> ASSIGNMENT
Print every entry exactly as written and exclude all images.

-------- INPUT DATA

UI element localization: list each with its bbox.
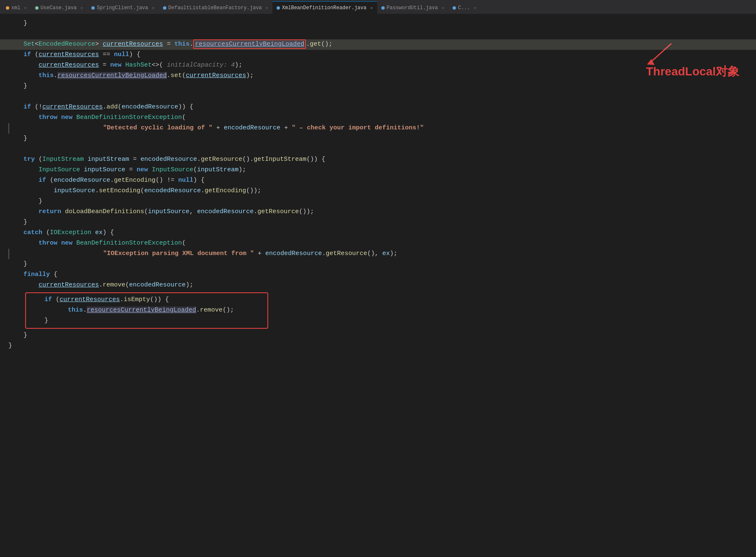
code-line-if-add: if (!currentResources.add(encodedResourc…	[0, 102, 756, 113]
code-line-close-if-isempty: }	[29, 316, 262, 326]
tab-usecase-close[interactable]: ✕	[80, 5, 83, 10]
code-text-set: Set<EncodedResource> currentResources = …	[8, 39, 332, 49]
code-line-close-if-null: }	[0, 81, 756, 92]
code-line-if-null: if (currentResources == null) {	[0, 50, 756, 60]
tab-usecase[interactable]: UseCase.java ✕	[31, 1, 87, 14]
code-line-close-method: }	[0, 341, 756, 351]
code-line-set: Set<EncodedResource> currentResources = …	[0, 39, 756, 50]
tab-xmlbeandefinitionreader-close[interactable]: ✕	[370, 5, 373, 10]
tab-xml-label: xml	[11, 5, 21, 11]
empty-line-2	[0, 92, 756, 102]
code-line-set-loaded: this.resourcesCurrentlyBeingLoaded.set(c…	[0, 71, 756, 81]
tab-xmlbeandefinitionreader-label: XmlBeanDefinitionReader.java	[282, 5, 367, 11]
code-line-if-encoding: if (encodedResource.getEncoding() != nul…	[0, 175, 756, 186]
tab-more[interactable]: C... ✕	[448, 1, 481, 14]
tab-defaultlistable-close[interactable]: ✕	[266, 5, 268, 10]
tab-xmlbeandefinitionreader[interactable]: XmlBeanDefinitionReader.java ✕	[272, 1, 377, 14]
code-line-close-try: }	[0, 217, 756, 228]
code-line-throw2: throw new BeanDefinitionStoreException(	[0, 238, 756, 249]
code-line-setencoding: inputSource.setEncoding(encodedResource.…	[0, 186, 756, 196]
tab-defaultlistable[interactable]: DefaultListableBeanFactory.java ✕	[159, 1, 272, 14]
code-line-try: try (InputStream inputStream = encodedRe…	[0, 155, 756, 165]
tab-passwordutil-label: PasswordUtil.java	[387, 5, 438, 11]
code-line-close-catch: }	[0, 259, 756, 270]
tab-bar: xml ✕ UseCase.java ✕ SpringClient.java ✕…	[0, 0, 756, 14]
code-line-remove: currentResources.remove(encodedResource)…	[0, 280, 756, 291]
code-line-inputsource: InputSource inputSource = new InputSourc…	[0, 165, 756, 175]
tab-springclient-close[interactable]: ✕	[152, 5, 155, 10]
empty-line-1	[0, 29, 756, 39]
code-line-return: return doLoadBeanDefinitions(inputSource…	[0, 207, 756, 217]
tab-xml-close[interactable]: ✕	[24, 5, 27, 10]
code-line-close-finally: }	[0, 330, 756, 341]
code-area: ThreadLocal对象 } Set<EncodedResource> cur…	[0, 14, 756, 557]
tab-xml[interactable]: xml ✕	[2, 1, 31, 14]
code-line-close-if-encoding: }	[0, 196, 756, 207]
tab-springclient-label: SpringClient.java	[97, 5, 148, 11]
tab-passwordutil[interactable]: PasswordUtil.java ✕	[377, 1, 448, 14]
code-line-throw1-msg: "Detected cyclic loading of " + encodedR…	[8, 123, 756, 134]
tab-more-label: C...	[458, 5, 470, 11]
tab-usecase-label: UseCase.java	[41, 5, 77, 11]
tab-defaultlistable-label: DefaultListableBeanFactory.java	[168, 5, 262, 11]
code-line-1: }	[0, 18, 756, 29]
code-text-1: }	[8, 18, 27, 28]
code-line-throw2-msg: "IOException parsing XML document from "…	[8, 249, 756, 259]
tab-passwordutil-close[interactable]: ✕	[442, 5, 444, 10]
empty-line-3	[0, 144, 756, 155]
code-line-if-isempty: if (currentResources.isEmpty()) {	[29, 295, 262, 305]
tab-more-close[interactable]: ✕	[474, 5, 476, 10]
code-line-new-hashset: currentResources = new HashSet<>( initia…	[0, 60, 756, 71]
code-line-finally: finally {	[0, 270, 756, 280]
tab-springclient[interactable]: SpringClient.java ✕	[87, 1, 158, 14]
code-line-throw1: throw new BeanDefinitionStoreException(	[0, 113, 756, 123]
red-outline-block: if (currentResources.isEmpty()) { this.r…	[25, 292, 277, 329]
code-line-close-if-add: }	[0, 134, 756, 144]
code-line-remove-loaded: this.resourcesCurrentlyBeingLoaded.remov…	[29, 305, 262, 316]
code-line-catch: catch (IOException ex) {	[0, 228, 756, 238]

----------------

> REPLY TO THE EXERCISE
UI element localization: list each with its bbox.
code-line-if-add: if (!currentResources.add(encodedResourc…	[0, 102, 756, 113]
code-line-close-if-isempty: }	[29, 316, 262, 326]
tab-usecase-close[interactable]: ✕	[80, 5, 83, 10]
code-text-set: Set<EncodedResource> currentResources = …	[8, 39, 332, 49]
code-line-close-if-null: }	[0, 81, 756, 92]
code-line-if-null: if (currentResources == null) {	[0, 50, 756, 60]
tab-usecase[interactable]: UseCase.java ✕	[31, 1, 87, 14]
code-line-close-method: }	[0, 341, 756, 351]
code-line-set: Set<EncodedResource> currentResources = …	[0, 39, 756, 50]
tab-xmlbeandefinitionreader-close[interactable]: ✕	[370, 5, 373, 10]
tab-xml-label: xml	[11, 5, 21, 11]
empty-line-2	[0, 92, 756, 102]
code-line-set-loaded: this.resourcesCurrentlyBeingLoaded.set(c…	[0, 71, 756, 81]
tab-xmlbeandefinitionreader-label: XmlBeanDefinitionReader.java	[282, 5, 367, 11]
code-line-if-encoding: if (encodedResource.getEncoding() != nul…	[0, 175, 756, 186]
tab-more[interactable]: C... ✕	[448, 1, 481, 14]
tab-defaultlistable-close[interactable]: ✕	[266, 5, 268, 10]
tab-xmlbeandefinitionreader[interactable]: XmlBeanDefinitionReader.java ✕	[272, 1, 377, 14]
code-line-close-try: }	[0, 217, 756, 228]
code-line-throw2: throw new BeanDefinitionStoreException(	[0, 238, 756, 249]
code-line-setencoding: inputSource.setEncoding(encodedResource.…	[0, 186, 756, 196]
tab-defaultlistable[interactable]: DefaultListableBeanFactory.java ✕	[159, 1, 272, 14]
code-line-try: try (InputStream inputStream = encodedRe…	[0, 155, 756, 165]
tab-passwordutil-label: PasswordUtil.java	[387, 5, 438, 11]
code-line-close-catch: }	[0, 259, 756, 270]
tab-bar: xml ✕ UseCase.java ✕ SpringClient.java ✕…	[0, 0, 756, 14]
code-line-remove: currentResources.remove(encodedResource)…	[0, 280, 756, 291]
code-line-inputsource: InputSource inputSource = new InputSourc…	[0, 165, 756, 175]
tab-springclient-close[interactable]: ✕	[152, 5, 155, 10]
empty-line-1	[0, 29, 756, 39]
code-line-return: return doLoadBeanDefinitions(inputSource…	[0, 207, 756, 217]
tab-xml-close[interactable]: ✕	[24, 5, 27, 10]
code-line-close-finally: }	[0, 330, 756, 341]
code-area: ThreadLocal对象 } Set<EncodedResource> cur…	[0, 14, 756, 557]
tab-xml[interactable]: xml ✕	[2, 1, 31, 14]
code-line-close-if-encoding: }	[0, 196, 756, 207]
tab-springclient-label: SpringClient.java	[97, 5, 148, 11]
tab-passwordutil[interactable]: PasswordUtil.java ✕	[377, 1, 448, 14]
code-line-throw1-msg: "Detected cyclic loading of " + encodedR…	[8, 123, 756, 134]
tab-more-label: C...	[458, 5, 470, 11]
tab-usecase-label: UseCase.java	[41, 5, 77, 11]
tab-defaultlistable-label: DefaultListableBeanFactory.java	[168, 5, 262, 11]
code-line-1: }	[0, 18, 756, 29]
code-text-1: }	[8, 18, 27, 28]
code-line-throw2-msg: "IOException parsing XML document from "…	[8, 249, 756, 259]
tab-passwordutil-close[interactable]: ✕	[442, 5, 444, 10]
empty-line-3	[0, 144, 756, 155]
code-line-if-isempty: if (currentResources.isEmpty()) {	[29, 295, 262, 305]
tab-more-close[interactable]: ✕	[474, 5, 476, 10]
code-line-new-hashset: currentResources = new HashSet<>( initia…	[0, 60, 756, 71]
code-line-finally: finally {	[0, 270, 756, 280]
tab-springclient[interactable]: SpringClient.java ✕	[87, 1, 158, 14]
code-line-throw1: throw new BeanDefinitionStoreException(	[0, 113, 756, 123]
red-outline-block: if (currentResources.isEmpty()) { this.r…	[25, 292, 277, 329]
code-line-close-if-add: }	[0, 134, 756, 144]
code-line-remove-loaded: this.resourcesCurrentlyBeingLoaded.remov…	[29, 305, 262, 316]
code-line-catch: catch (IOException ex) {	[0, 228, 756, 238]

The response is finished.